For a light pickup (I refer to mine as a "half scale" pickup) that seems to take rough roads really well, I've been happy with my S10. It handles horribly in deep mud/snow/etc., but on dry, rough, potholded, washboarded roads, it's extremely reliably and handles well enough. Mine has -- knock wood -- 142K on it and it's never been in the shop. I replaced the shocks at 120K and the front brakes at about 90K and that's it. I drive on dirt roads daily, and it's a 2001, if that gives you any idea of the amount of abuse it takes. Lots and lots of nasty dust, too. 

Eats batteries, though -- be nice if someone could suggest a BATTERY that will take rough roads. 

Leva


----------



## herefordman (Aug 24, 2004)

This is an easy one, a 4 wd Subaru Forester, they're all over out here, very reliable and will drive through anything, if you climb to the tops of the mountain trails out here, all you'll see parked up there are Subaru Foresters.
Many of these Mountain trails are so high and steep, even the big bad boy Suburbans can't get there, why ? Simple, they weigh too much !!!!


----------



## Paul72 (Mar 13, 2005)

An old International pickup. Lasted forever big bus sized engine and was tough. would love to find another one.


----------



## Blu3duk (Jun 2, 2002)

We bpught an old 84 gas hog suburban 5 years ago when my wiferolled her 95 dodge pickup..... we only have about 1/4 mile of gravel we drive on.... now i aint saying i aint took it where i shouldnt have, like pushing 2 feet of snow to get to my dad-in-law and his hunting dogs when he had problems [never do that one again either at least with the wife on board], chaining up all four corners was a pain, but it did not have a rattle in it [was a used WSU vehicle] and now it seems weekly it finds something else to shake loose and cause me to hunt it down and tighten it or something..... but at 7000 pounds it holds the road EXTREMELY well in most every type of weather ive been in.... at 12 mpg it isnt bad either for a 4x4 with a 350 [out of a 71 wrecker unit rebuilt just before i bought it] in it and 3/4 ton..... 
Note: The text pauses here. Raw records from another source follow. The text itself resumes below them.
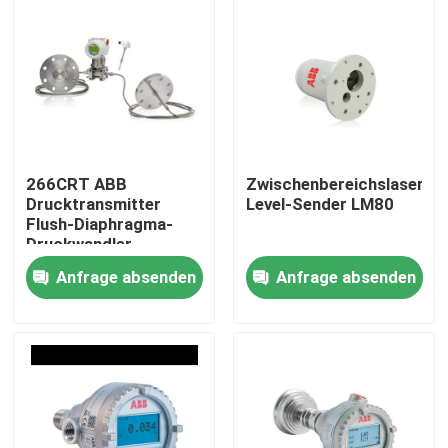
266CRT ABB
Zwischenbereichslaser-
Drucktransmitter
Level-Sender LM80
Flush-Diaphragma-
Druckwandler
Anfrage absenden
Anfrage absenden
Startseite
Produkte
Videos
I have my 78 Ford Crew cab wth a 351 morphidite in it which gets 13 empty and 9 pulling a 2 horse trailer, and my regular cab 77 ford f250 which gets about 13 or so and has 400 ponies pulling it down the road [could have 500 but i dont want to put the 4 barrel on her] both of those are 4x4 and they rattled from the factory i spect cause they aint changed much over the years.

good tires, lower air pressure [i run 60 pounds in mine cause i haul to much at times] will also keep you from shakin your teeth out, 1/2 ton over a 3/4 or 1 ton undercarriage will give you a better ride, but may not last as long either....
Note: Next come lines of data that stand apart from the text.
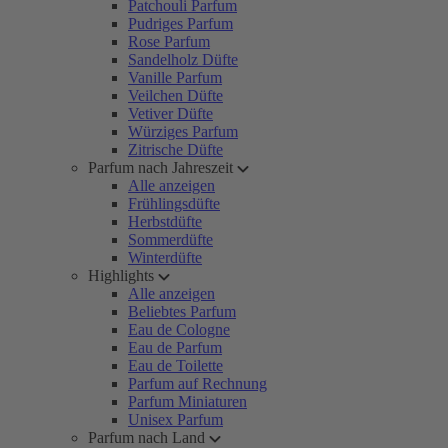
Patchouli Parfum
Pudriges Parfum
Rose Parfum
Sandelholz Düfte
Vanille Parfum
Veilchen Düfte
Vetiver Düfte
Würziges Parfum
Zitrische Düfte
Parfum nach Jahreszeit
Alle anzeigen
Frühlingsdüfte
Herbstdüfte
Sommerdüfte
Winterdüfte
Highlights
Alle anzeigen
Beliebtes Parfum
Eau de Cologne
Eau de Parfum
Eau de Toilette
Parfum auf Rechnung
Parfum Miniaturen
Unisex Parfum
Parfum nach Land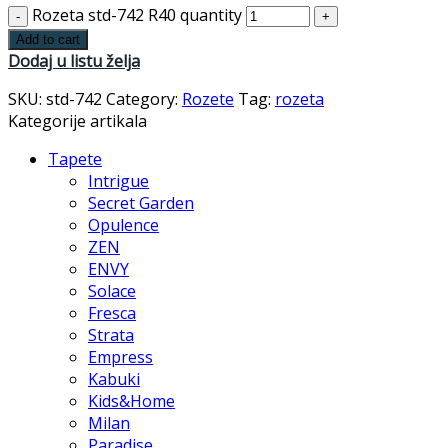
Rozeta std-742 R40 quantity
Add to cart
Dodaj u listu želja
SKU:
std-742
Category:
Rozete
Tag:
rozeta
Kategorije artikala
Tapete
Intrigue
Secret Garden
Opulence
ZEN
ENVY
Solace
Fresca
Strata
Empress
Kabuki
Kids&Home
Milan
Paradise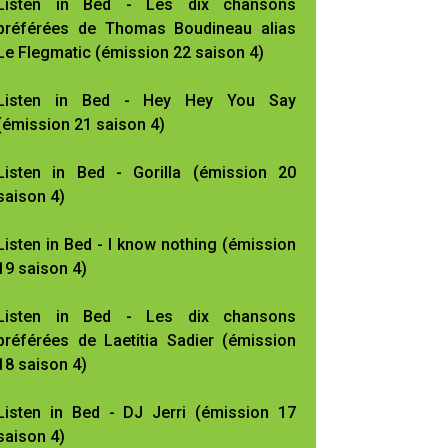
Listen in Bed - Les dix chansons
préférées de Thomas Boudineau alias
Le Flegmatic (émission 22 saison 4)
Listen in Bed - Hey Hey You Say
(émission 21 saison 4)
Listen in Bed - Gorilla (émission 20
saison 4)
Listen in Bed - I know nothing (émission
19 saison 4)
Listen in Bed - Les dix chansons
préférées de Laetitia Sadier (émission
18 saison 4)
Listen in Bed - DJ Jerri (émission 17
saison 4)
I put 61 3/4 ton springs from under a International in my 73 chevy 1/2 ton 2x4 when i was hauling firewood commercially..... was neat to see the look on some people faces when they saw a cord and a half on that ole rig and it not sitting down either.... but i digress.....

the only rigs i know of that will totally hold up on rough terrain are tractors, crawlers [although you have to use lower gears] and motorscooters...... al which are hard to move the family with.

William


----------



## foxtrapper (Dec 23, 2003)

Might want to consider the old Toyota 4runner. Sounds like it might be just what you're looking for.


----------